March 15, 2012

Goodbye, Britannica!

May there always be book lovers...
When I read today - on an e-reader, no less, during my daily double fix of Kindle plus cappuccino - that the Encyclopedia Britannica is going out of print, I felt a twinge of sadness. Or rather more something like alarm.

I mean, if something that's been around for 244 years can just go up "poof" into thin air, isn't that a matter of grave concern? 2010 will be the last year the print version of Britannica in all its 32 volumes was released, meaning from here on out, all progress will only be recorded online. Because it's so much more efficient and user-friendly. There are so many reasons why it makes sense to keep this type of  information purely online, and not in print.

And yet. The internet seems so fleeting. So intangible. Nothing to hold on to, nothing to unearth centuries from now, if the internet somehow also went up into thin air. Which just a big gigantic power outage would accomplish, right? What would be left of us and our knowledge to those coming behind us? Will it be assumed that civilization stopped in 2010 and some sort of dark age was entered because no record will be available from that time onwards?

As a writer, this thought is deeply unsettling to me. I grew up with books, I love books, and I think books are one of man's greatest achievements.

And still I'm to blame, just as much as everyone else, for Britannica's demise. When is the last time I opened a dictionary, rather than just typing a search term into my computer? When was there ever a time I was actually willing to dish out a ton of money for something I could probably find out otherwise?

I'm a big believer in Wikipedia, but today's news prompted me to pay a visit to Encyclopedia Britannica's website. It's too late for the print version, but perhaps the company has a chance of survival if people are using their site. There is a ton of free information there, and of course you can trust it's very well researched. I was riveted by a long essay on the life of Albert Einstein, whose birthday is today and was celebrated at our kids' school in conjunction with Pi Day. It's actually a very cool site with topics such as "this day in history," a world atlas with country statistics, a bazillion biographies, and more.
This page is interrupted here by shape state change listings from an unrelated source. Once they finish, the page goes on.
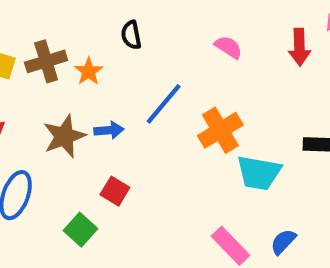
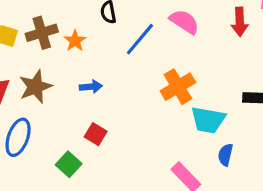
pink semicircle: (228, 47) -> (184, 22), size x1.4
blue line: (164, 104) -> (140, 39), moved
brown star: (64, 136) -> (35, 87), moved
blue semicircle: (283, 242) -> (225, 155), moved, turned -30

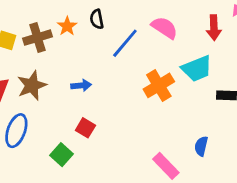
orange star: (75, 41) -> (67, 26), moved
cyan trapezoid: (208, 120) -> (197, 69), moved, turned -32

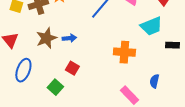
brown star: (32, 85) -> (46, 38), moved
orange cross: (159, 85) -> (124, 52), moved, turned 35

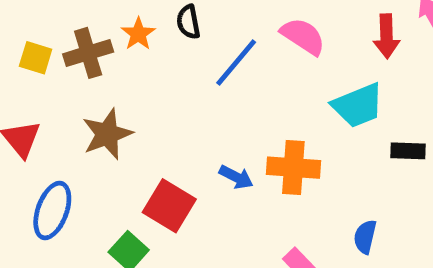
blue arrow: (69, 38) -> (236, 177), moved, turned 32
red square: (72, 68) -> (169, 206), size x1.5

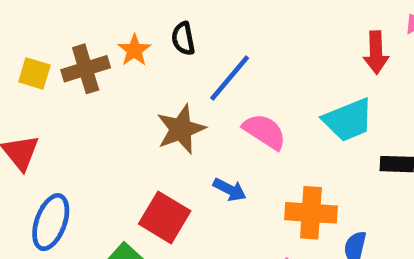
pink semicircle: (303, 36) -> (264, 131), moved
brown star: (107, 134) -> (181, 129), moved
orange cross: (293, 168) -> (311, 213), moved

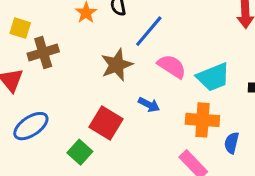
brown cross: (86, 69) -> (43, 53), moved
cyan trapezoid: (348, 120) -> (213, 77), moved
blue ellipse: (51, 222) -> (31, 126), turned 36

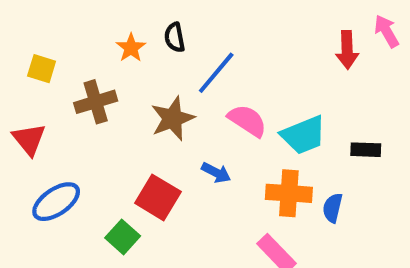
brown cross: (43, 53) -> (96, 102), moved
blue semicircle: (232, 143) -> (333, 208), moved

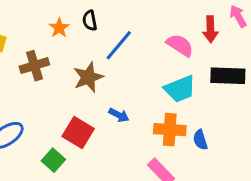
pink semicircle: (247, 121) -> (180, 45), moved
black rectangle: (366, 150) -> (228, 76), moved, size x1.6
blue semicircle: (333, 208) -> (200, 140), turned -30

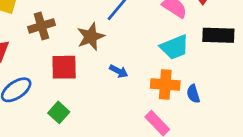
red square: (78, 133) -> (64, 67), moved, turned -32

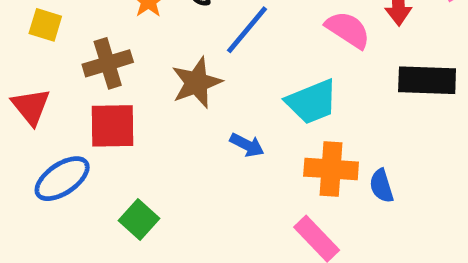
cyan trapezoid: (175, 47) -> (312, 102), moved
red square: (64, 67) -> (113, 126), moved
Even the $70 annual subscription fee doesn't sound like a bad deal if it's something the whole family can use. It would for sure get teachers off our back who forbid or at least discourage the use of Wikipedia.

Goodbye, Britannica, and farewell! You will be missed, if more in thought than in reality.

...and may there always be a stack of books waiting for us.

9 comments :

cat said...

I so feel the same way

Stephanie said...

My sentiments too. Will kids now ever really know how to alphabetize? I remember in second grade we had dictionary races. All of us had to sit with a dictionary and find the word the teacher called out. I have such a love hate relationship with it all right now -- but then hey, we'd never have this interaction, right?

Sine said...

yep, love hate sums it up. I wouldn't want to miss the internet, but do books have to die out for it to grow? Is it going to be either or, in the long run?

Blairadise said...

Such a shame! At least the hard copies will be worth a little bit more if you own some. I try my hardest to keep my daughter away from the iPad, but I have to admit The Monster at the End of this Book is way cooler than the one I grew up with.

Slow day at work, so I was surfing the net and stumbled across your awesome blog. I am from North Carolina living in Pretoria. Love relating to your stories!

Sine said...

Hi Blair - thanks, I'm glad you found me! I just went and checked out your blog, and love it. Where in NC? We're from Raleigh! And lived in Chapel Hill for 2 years. My son just made me fill out the basketball brackets...

Blairadise said...

Hi! I am from Charlotte. Ahh March Madness. Who do you guys pull for? UNC? I have stopped following it these past few years.

Sine said...

sorry Blair, just found my way back to this after an exotic mystery trip and then reality calling again with internet down for a week. Anyway, we pull for UNC and are not the happiest at the moment. We most recently lived in Kansas and so it's particularly hard to lose to them once again, of all teams. We're from Raleigh, but lived in Chapel Hill while going to grad school.

W. A. Jeffrey said...

I was sorry to see it go at the time but I guess it is just the march of progress. Growing up I wanted my own set so bad but could never afford it. Then by the time I could readily do so, Wikipedia and all the other web resources were around and it just didn't seem like much point in spending the money. I would still like to have the complete OED, though. I was going to buy a set a few years back but didn't have the dedicated shelf space to display it. I have too many books as it is. I have several thousand books packed tightly in 78 file boxes but I still buy a few books now and again. I could save a lot of space if I could just get myself to embrace ebooks but even though I have a kindle and a nook both, I never use them much. Paying for a file seems like such a waste and I don't feel like I am reading a book unless I have a real one in my hand.

By the way, I got a copy of the Oxford South African English dictionary on sale at amazon for 12.50. Couple days later the price was back up to $45 so I guess I got my timing right.

Sine said...

Good deal! I agree with you on real books vs ebooks. One can never replace the other. I settled down with a real book today after a long time of not really taking time to read, and it felt so nice. I somehow never remember the ebooks I read as well as the real books. Something about holding it and seeing the cover as you walk by several times a day, or right before opening it up.